Le gouvernement a donc entrepris de "corridoriser" les dessertes, c’est-à-dire de les organiser le long des principaux axes et autour des principaux nœuds de communication. C’est dans cette perspective que s’inscrivent notamment la réforme du financement des transports publics et la formalisation du secteur informel. La rationalisation budgétaire préconisée par le ministère des Finances doit en effet aboutir à la suppression des subventions aux modes de transports redondants sur un même trajet. Et la formalisation des taxis collectifs doit favoriser leur complémentarité avec les deux autres modes de transports publics urbains (bus et trains) : une fois "formalisés", les taxis collectifs devront prioritairement "desservir les corridors à trafic faible ou modéré, assurer la desserte secondaire des principaux corridors et le transport de passagers dont la provenance ou la destination sont plus dispersées". Le ministère des Transports de la province du Cap occidental a ainsi conçu un projet inspiré du modèle mis en œuvre à Bogota, en Colombie, qui attribue des rôles complémentaires aux opérateurs de bus et de taxis collectifs mais les associe au capital d’un concessionnaire unique. C’est le schéma retenu pour la desserte du corridor de Klipfontein, qui relie le township de Khayelitsha au centre-ville : les taxis collectifs assureraient les dessertes secondaires, la desserte du corridor principal étant exclusivement assurée par autobus (Stanford 2003). Pour saisir l’opportunité offerte par ce projet, le Conseil représentatif des opérateurs de taxis collectifs du township de Khayelitsha (Khayelitsha Taxi Regional Council) a d’ailleurs pris l’initiative de constituer une société d’autobus dont les actions seraient détenues par près d’un millier de propriétaires de taxis collectifs et certains opérateurs de bus, dans l’espoir que lui soit confiée par les pouvoirs publics la desserte du corridor en question. Une initiative motivée par la conviction que la rationalisation intermodale en perspective contraint le secteur des taxis collectifs à diversifier ses activités parce qu’il ne survivrait pas s’il était cantonné aux dessertes secondaires.

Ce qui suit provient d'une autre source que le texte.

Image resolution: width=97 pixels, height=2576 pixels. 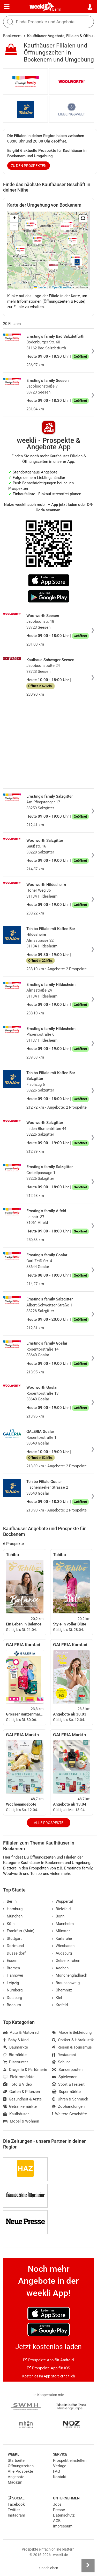 What do you see at coordinates (12, 2005) in the screenshot?
I see `Bochum` at bounding box center [12, 2005].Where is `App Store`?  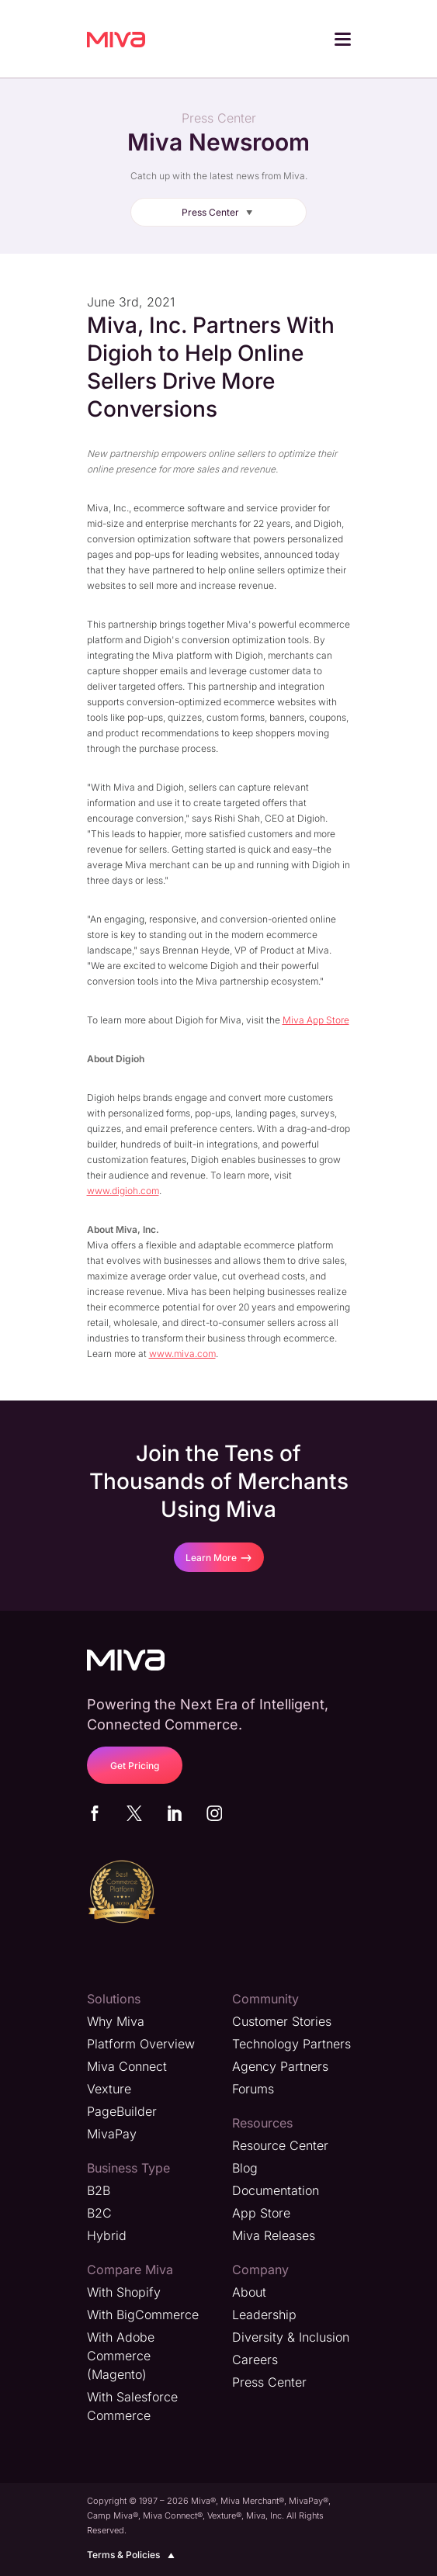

Car, en le marginalisant sur les axes principaux de communication, voire en l’en écartant, la rationalisation intermodale devrait affecter le secteur des taxis collectifs à tel point qu’il est improbable que les pouvoirs publics la mettent en œuvre dans toute sa rigueur : la législation (NLTTA 2000) ne tolère plus l’activité du secteur informel que sur les trajets où ils n’entrent plus en concurrence avec le transport formel. Or une étude réalisée par un consultant privé pour la municipalité de Johannesburg sur la rationalisation de la desserte en transports publics dans la moitié sud de l’agglomération (c’est-à-dire entre ses principaux townships et l’ancien centre-ville) conclut que l’intermodalité aurait pour conséquence de diminuer de 60 % le trafic des taxis collectifs (et de 77 % celui des bus pour augmenter en revanche le nombre de passagers des trains de banlieue de 60 %) et par conséquent de réduire de moitié le nombre de taxis collectifs en circulation (Systra, Ingérop, Bergman Ingérop 2003).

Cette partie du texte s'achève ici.